Don’t over-emphasise sector experience

A good NED will be able to get to grips with the key issues facing a business whether or not they’ve worked in that sector before. Sure, they’ll have to learn about the sector but if they have a strong intellect and the commitment to do so, that shouldn’t be an obstacle. Too many companies seem to look for someone who has worked in an almost identical organisation to their own, but then miss out on the fresh perspectives and insights of someone from outside their own world.

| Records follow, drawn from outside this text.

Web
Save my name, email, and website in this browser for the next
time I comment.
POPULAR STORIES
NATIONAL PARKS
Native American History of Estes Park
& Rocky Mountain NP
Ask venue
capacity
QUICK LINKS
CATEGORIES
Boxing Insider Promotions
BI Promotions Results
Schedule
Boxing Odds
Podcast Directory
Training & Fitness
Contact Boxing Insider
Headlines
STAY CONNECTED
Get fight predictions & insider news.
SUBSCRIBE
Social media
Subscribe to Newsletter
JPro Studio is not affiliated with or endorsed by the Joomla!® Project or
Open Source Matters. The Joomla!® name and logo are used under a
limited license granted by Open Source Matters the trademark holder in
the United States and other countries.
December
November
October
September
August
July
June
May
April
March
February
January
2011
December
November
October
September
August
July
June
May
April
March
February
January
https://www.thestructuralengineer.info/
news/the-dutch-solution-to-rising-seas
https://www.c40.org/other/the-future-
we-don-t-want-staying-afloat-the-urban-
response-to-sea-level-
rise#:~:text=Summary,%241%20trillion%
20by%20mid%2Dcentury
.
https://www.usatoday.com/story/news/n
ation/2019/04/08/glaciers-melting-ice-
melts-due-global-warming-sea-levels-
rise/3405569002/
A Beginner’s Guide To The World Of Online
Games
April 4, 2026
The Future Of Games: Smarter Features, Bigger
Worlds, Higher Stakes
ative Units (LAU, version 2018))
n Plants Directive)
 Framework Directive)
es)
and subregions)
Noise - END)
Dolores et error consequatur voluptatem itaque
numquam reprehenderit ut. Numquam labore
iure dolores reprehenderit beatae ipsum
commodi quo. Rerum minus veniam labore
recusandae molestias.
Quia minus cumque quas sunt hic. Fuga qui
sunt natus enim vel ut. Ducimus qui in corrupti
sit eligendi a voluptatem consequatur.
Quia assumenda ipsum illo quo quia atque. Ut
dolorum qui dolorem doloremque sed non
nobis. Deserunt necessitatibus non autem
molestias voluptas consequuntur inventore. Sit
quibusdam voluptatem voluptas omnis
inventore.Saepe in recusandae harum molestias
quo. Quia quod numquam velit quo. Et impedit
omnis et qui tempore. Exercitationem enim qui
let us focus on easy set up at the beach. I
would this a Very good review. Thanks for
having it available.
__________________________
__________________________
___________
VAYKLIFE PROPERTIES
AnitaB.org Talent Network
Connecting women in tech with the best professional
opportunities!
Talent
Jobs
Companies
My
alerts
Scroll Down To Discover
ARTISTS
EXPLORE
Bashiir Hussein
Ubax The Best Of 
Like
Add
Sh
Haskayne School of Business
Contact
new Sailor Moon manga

Be wary of people who are too close to you

It’s not unreagolferssonable to start with your own network when looking for a NED, but be objective – is your recently retired pal from the golf club really likely to have all the skills you need? And if he does (let’s be honest, it’s probably going to be a ‘he’ in this instance, isn’t it?) will he be able to challenge you? And what happens if you fall out? You need someone you can work with but who can also keep a degree of distance.

Use a rigorous assessment process

There seems to be a reluctance in some companies to put NEDs through the same selection processes as other directors. Maybe they’re seen as less important or maybe there’s a degree of deference shown to these (generally) older, more experienced people that makes assessing them feel inappropriate. But the quality of non-execs varies and, as with any appointment, you need to know that a) you’re getting a good ‘un and b) they’re a good fit for your organisation. Naturally, I’m going to suggest using a psychologist to find out what they are really like, but whatever you do, do more than have a chat over dinner.

As always, I’d be interested to hear your views: caroline@carolinegourlay.co.uk.

I really must thank Ian Parker of verve4growth, who knows a thing or two about board effectiveness, for acting as a sounding board about this blog.

If I didn’t send you this blog directly but you would like to sign up to receive these random psychological musings on a regular basis, please register here. Thanks for reading.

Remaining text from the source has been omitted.